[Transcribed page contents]

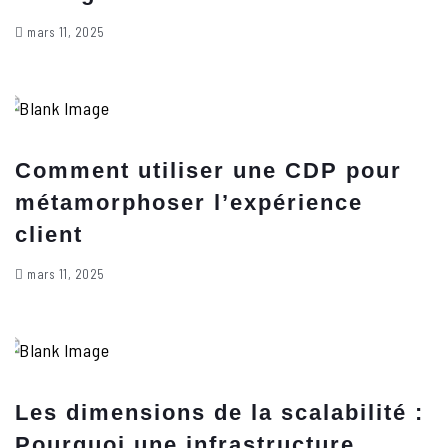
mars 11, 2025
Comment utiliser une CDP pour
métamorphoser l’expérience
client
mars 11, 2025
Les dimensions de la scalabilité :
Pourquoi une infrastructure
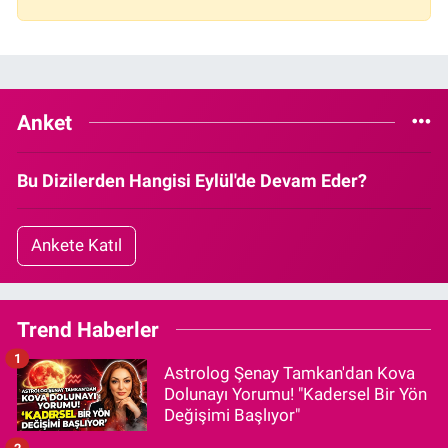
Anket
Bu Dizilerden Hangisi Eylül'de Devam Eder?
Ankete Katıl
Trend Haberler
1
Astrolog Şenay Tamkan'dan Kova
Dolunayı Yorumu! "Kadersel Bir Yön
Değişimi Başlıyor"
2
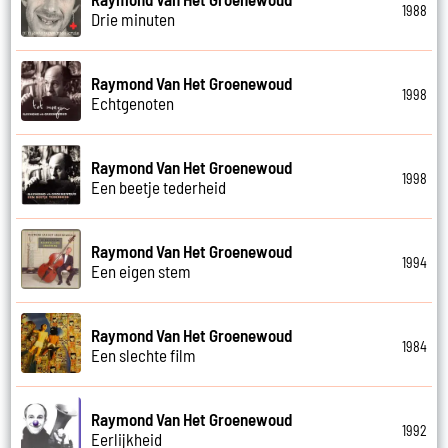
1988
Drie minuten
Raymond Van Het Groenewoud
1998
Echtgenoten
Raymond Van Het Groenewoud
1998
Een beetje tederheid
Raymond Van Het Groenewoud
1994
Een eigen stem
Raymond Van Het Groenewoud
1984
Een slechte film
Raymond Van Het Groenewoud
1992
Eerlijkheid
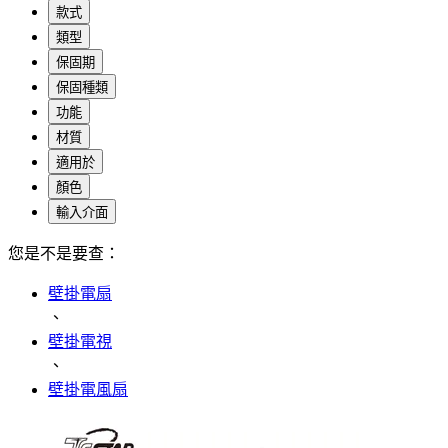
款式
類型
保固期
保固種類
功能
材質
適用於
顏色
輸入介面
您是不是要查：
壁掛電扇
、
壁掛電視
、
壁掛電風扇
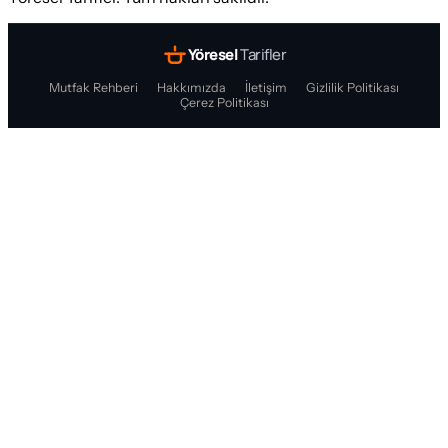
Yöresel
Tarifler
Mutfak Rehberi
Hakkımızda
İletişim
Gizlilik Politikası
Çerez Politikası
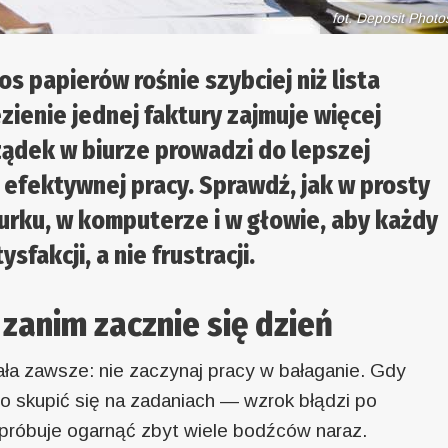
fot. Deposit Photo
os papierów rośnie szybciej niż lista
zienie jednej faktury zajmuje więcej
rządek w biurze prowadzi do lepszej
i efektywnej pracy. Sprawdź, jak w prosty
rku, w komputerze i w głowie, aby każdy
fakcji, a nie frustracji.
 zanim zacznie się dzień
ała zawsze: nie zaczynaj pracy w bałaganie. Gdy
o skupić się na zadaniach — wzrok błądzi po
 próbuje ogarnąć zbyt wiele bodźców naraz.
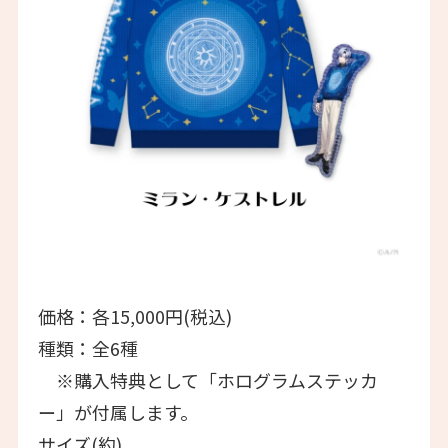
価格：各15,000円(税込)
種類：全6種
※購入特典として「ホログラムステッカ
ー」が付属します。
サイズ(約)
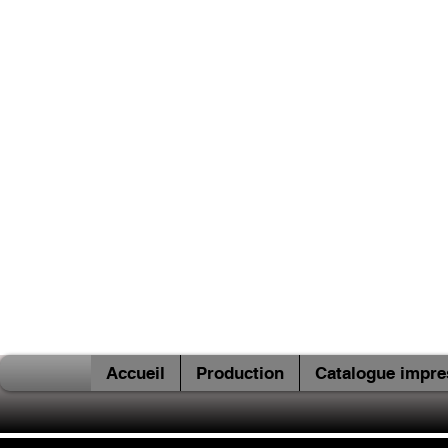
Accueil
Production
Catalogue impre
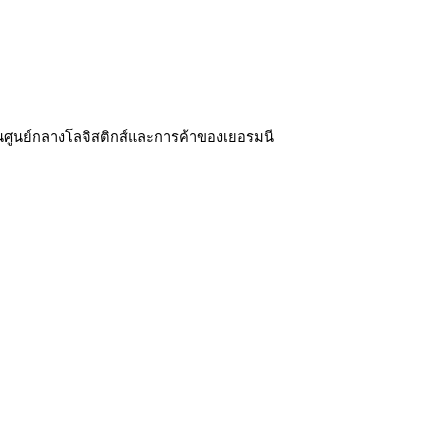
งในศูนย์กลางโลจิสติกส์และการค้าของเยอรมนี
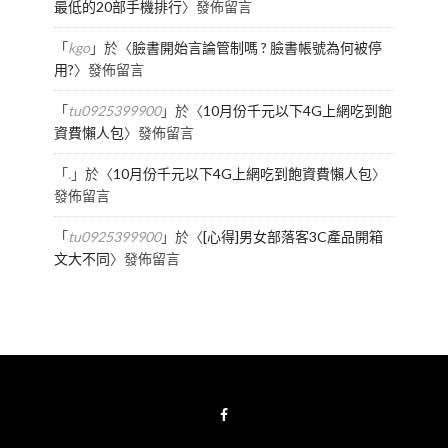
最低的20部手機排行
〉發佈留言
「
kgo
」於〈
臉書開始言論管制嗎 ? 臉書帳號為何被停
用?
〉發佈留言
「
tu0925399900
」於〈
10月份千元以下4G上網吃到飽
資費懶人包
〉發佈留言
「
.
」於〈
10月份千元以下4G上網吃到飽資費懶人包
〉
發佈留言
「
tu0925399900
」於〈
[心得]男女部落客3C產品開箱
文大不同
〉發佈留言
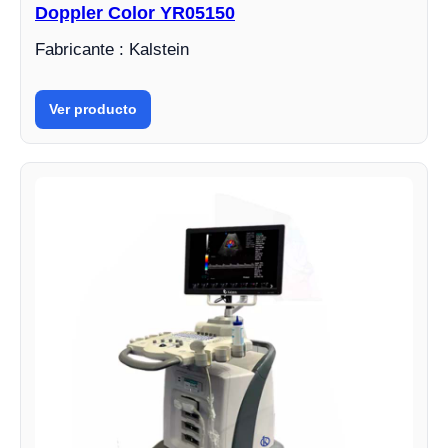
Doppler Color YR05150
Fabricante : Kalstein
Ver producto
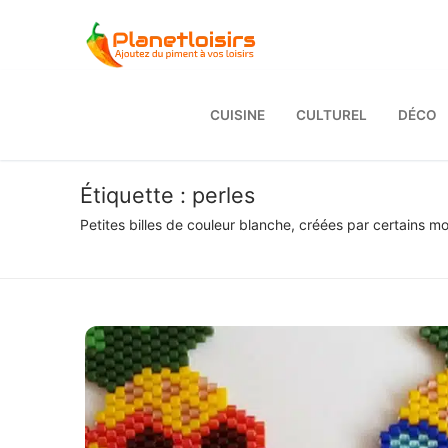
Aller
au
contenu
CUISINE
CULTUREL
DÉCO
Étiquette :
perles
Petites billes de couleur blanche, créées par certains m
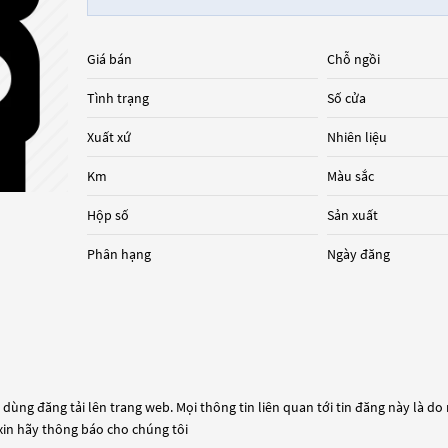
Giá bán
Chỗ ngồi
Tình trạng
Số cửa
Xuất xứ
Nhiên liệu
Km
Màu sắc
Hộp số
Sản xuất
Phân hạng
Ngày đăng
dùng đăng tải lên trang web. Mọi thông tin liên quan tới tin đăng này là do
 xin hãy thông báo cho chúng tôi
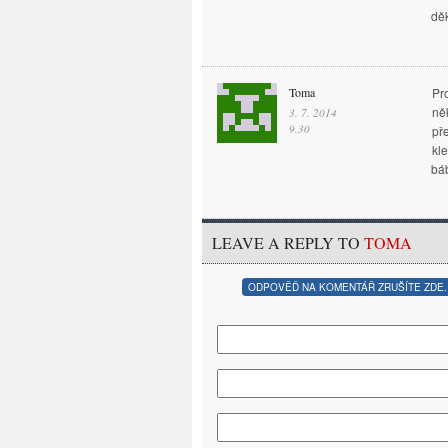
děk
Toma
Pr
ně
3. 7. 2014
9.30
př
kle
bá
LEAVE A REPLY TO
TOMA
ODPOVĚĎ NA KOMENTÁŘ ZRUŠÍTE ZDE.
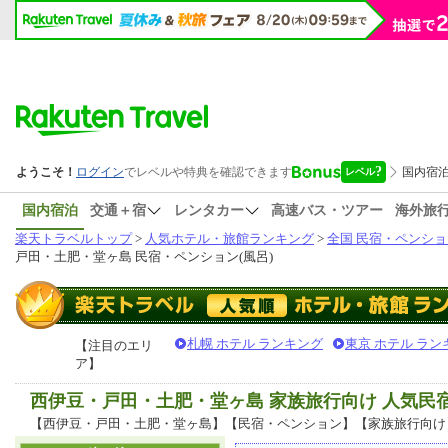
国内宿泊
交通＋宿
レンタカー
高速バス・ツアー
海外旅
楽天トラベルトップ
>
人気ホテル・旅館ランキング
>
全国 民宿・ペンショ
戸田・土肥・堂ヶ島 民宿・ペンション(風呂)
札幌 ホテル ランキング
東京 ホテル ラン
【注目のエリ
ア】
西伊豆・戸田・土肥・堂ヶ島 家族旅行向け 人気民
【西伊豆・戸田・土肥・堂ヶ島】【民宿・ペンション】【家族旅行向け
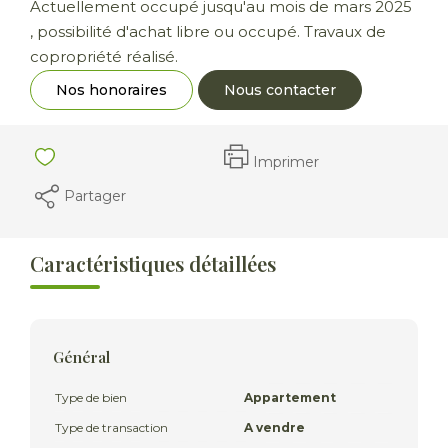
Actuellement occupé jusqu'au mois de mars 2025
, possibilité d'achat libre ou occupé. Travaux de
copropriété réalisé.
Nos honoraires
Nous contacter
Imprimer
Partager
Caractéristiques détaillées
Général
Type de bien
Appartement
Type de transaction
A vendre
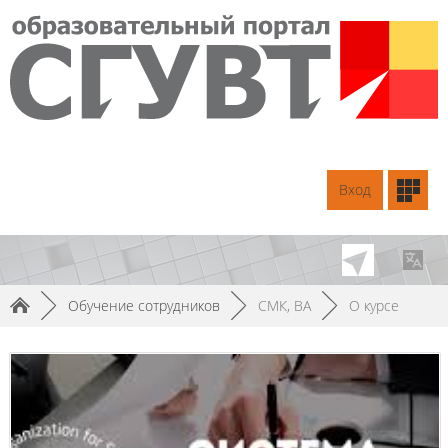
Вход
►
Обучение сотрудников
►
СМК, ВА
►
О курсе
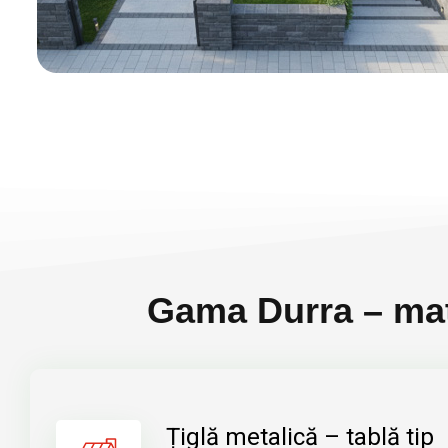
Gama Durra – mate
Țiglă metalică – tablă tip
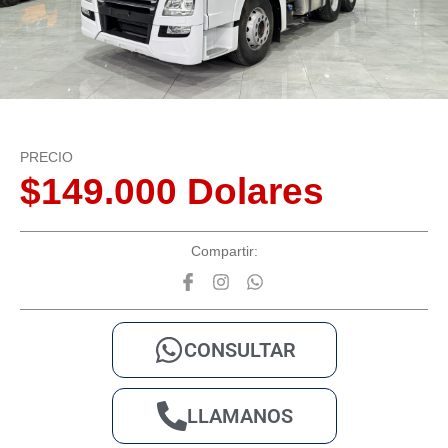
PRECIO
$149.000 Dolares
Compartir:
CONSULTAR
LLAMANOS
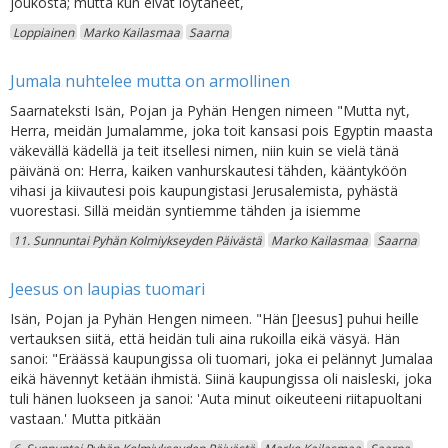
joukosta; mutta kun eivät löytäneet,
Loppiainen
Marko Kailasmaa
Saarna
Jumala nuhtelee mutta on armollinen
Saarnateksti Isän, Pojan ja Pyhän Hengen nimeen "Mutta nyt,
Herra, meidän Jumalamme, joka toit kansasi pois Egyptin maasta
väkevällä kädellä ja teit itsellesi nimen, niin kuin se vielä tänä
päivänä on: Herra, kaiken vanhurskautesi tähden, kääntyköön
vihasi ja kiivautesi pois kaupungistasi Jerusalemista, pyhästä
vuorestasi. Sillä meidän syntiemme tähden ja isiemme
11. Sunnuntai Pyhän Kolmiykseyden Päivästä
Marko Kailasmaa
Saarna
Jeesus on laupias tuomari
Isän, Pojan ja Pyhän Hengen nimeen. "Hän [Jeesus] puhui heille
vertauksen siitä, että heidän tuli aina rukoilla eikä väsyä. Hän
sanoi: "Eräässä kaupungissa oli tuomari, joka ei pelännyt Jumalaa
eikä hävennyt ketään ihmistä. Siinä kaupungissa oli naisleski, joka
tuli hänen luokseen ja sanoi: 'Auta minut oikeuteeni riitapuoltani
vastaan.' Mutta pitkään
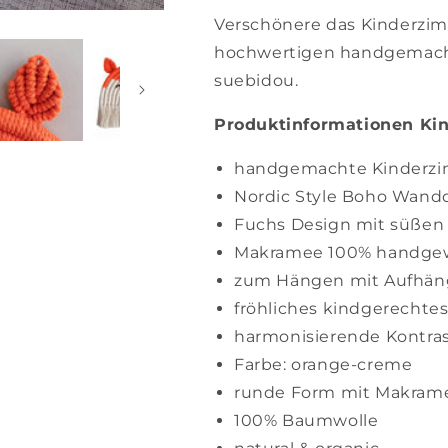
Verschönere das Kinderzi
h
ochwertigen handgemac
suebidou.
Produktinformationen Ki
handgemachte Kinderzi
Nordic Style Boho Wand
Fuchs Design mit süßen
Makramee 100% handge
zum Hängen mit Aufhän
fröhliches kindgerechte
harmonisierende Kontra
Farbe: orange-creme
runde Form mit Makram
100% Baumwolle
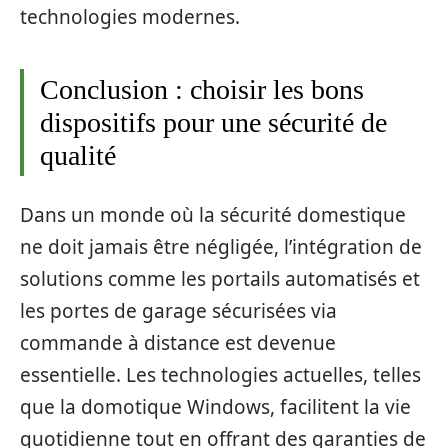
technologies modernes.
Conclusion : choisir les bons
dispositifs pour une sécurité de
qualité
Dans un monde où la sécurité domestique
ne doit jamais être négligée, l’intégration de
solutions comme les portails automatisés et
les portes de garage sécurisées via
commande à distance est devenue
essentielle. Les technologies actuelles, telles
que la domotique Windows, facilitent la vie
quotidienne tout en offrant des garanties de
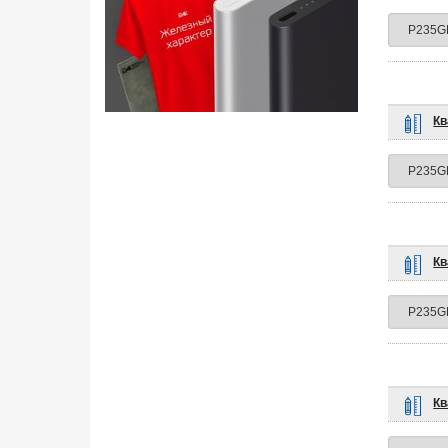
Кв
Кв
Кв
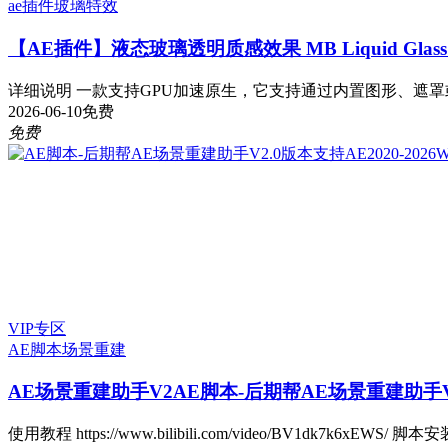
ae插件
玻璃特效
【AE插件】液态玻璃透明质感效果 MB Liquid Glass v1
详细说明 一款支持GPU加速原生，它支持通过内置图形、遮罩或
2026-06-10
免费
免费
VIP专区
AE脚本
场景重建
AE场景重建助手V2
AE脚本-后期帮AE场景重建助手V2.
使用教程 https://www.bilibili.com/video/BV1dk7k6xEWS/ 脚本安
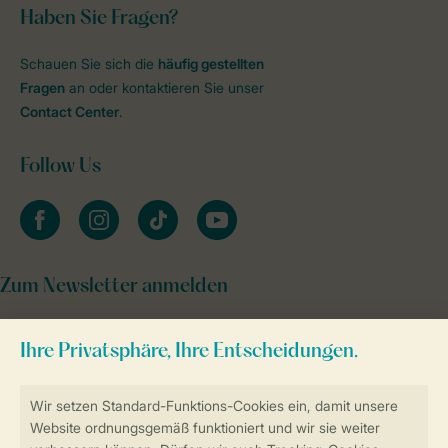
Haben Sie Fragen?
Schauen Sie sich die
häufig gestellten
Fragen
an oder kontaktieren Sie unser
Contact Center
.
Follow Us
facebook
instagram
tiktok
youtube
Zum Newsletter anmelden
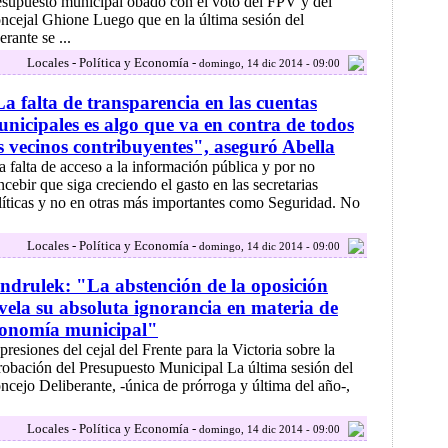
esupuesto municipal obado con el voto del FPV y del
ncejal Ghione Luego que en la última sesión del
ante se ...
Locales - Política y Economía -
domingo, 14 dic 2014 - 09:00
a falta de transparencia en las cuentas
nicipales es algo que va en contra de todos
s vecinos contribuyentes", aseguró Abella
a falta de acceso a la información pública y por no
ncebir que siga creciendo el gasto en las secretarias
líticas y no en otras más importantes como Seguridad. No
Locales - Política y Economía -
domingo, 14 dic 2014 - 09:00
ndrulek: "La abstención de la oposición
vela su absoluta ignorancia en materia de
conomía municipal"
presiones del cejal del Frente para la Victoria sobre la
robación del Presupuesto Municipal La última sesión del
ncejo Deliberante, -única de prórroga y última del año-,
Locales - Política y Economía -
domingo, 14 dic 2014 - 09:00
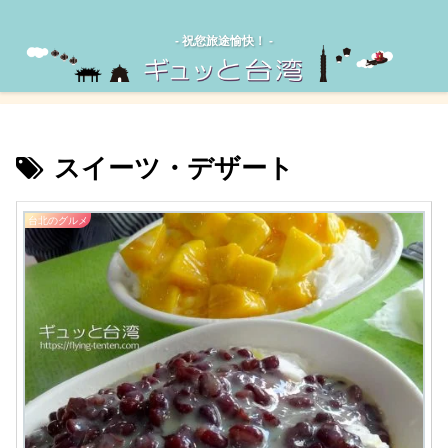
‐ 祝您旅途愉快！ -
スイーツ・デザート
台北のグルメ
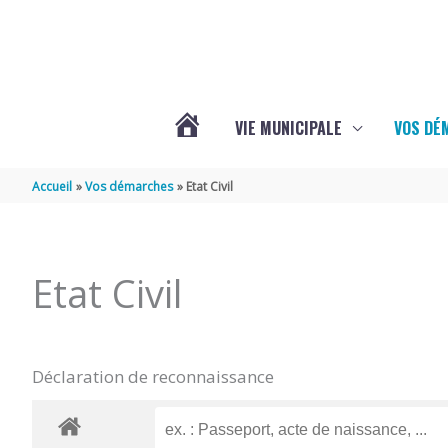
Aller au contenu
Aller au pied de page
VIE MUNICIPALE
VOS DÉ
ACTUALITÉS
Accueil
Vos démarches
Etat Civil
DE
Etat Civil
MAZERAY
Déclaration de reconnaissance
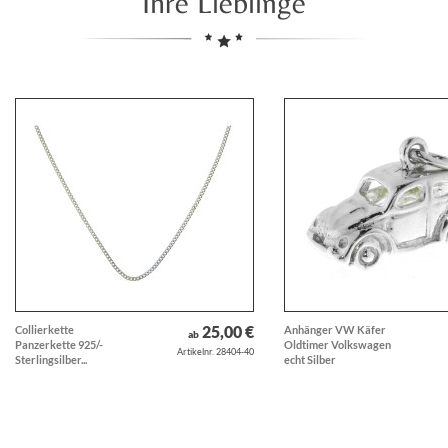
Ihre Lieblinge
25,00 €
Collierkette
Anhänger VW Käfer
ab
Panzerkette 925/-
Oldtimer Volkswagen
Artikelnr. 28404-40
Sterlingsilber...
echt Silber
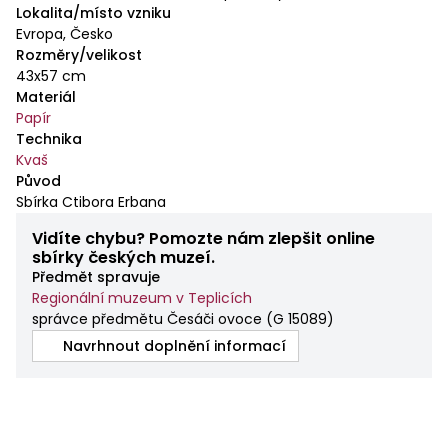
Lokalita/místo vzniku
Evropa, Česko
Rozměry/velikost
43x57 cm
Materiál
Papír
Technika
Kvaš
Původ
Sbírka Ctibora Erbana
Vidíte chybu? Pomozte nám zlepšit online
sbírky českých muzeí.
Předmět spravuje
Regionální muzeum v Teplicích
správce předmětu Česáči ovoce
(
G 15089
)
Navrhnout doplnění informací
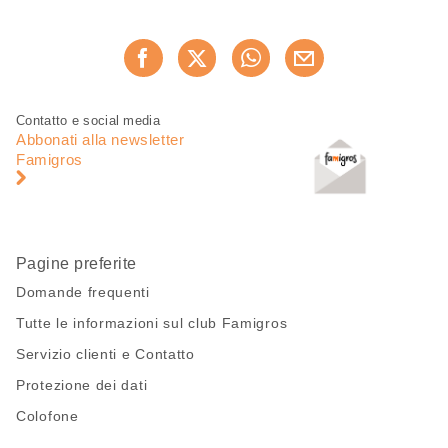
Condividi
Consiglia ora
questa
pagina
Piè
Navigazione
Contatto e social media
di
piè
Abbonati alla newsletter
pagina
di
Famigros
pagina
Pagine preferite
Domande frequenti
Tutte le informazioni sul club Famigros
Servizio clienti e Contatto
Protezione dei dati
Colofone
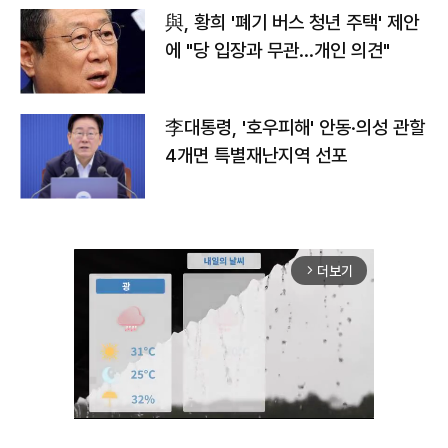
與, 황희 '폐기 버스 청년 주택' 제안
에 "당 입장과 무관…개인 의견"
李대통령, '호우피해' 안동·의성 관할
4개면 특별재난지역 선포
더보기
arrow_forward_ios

**Task directions:**
Retype the portion of the data above that starts on the line with "ncebir que siga" and finishes on the line with "vela su absoluta ignorancia en materia de", including both of those lines.

**Task answer:**
ncebir que siga creciendo el gasto en las secretarias
líticas y no en otras más importantes como Seguridad. No
Locales - Política y Economía -
domingo, 14 dic 2014 - 09:00
ndrulek: "La abstención de la oposición
vela su absoluta ignorancia en materia de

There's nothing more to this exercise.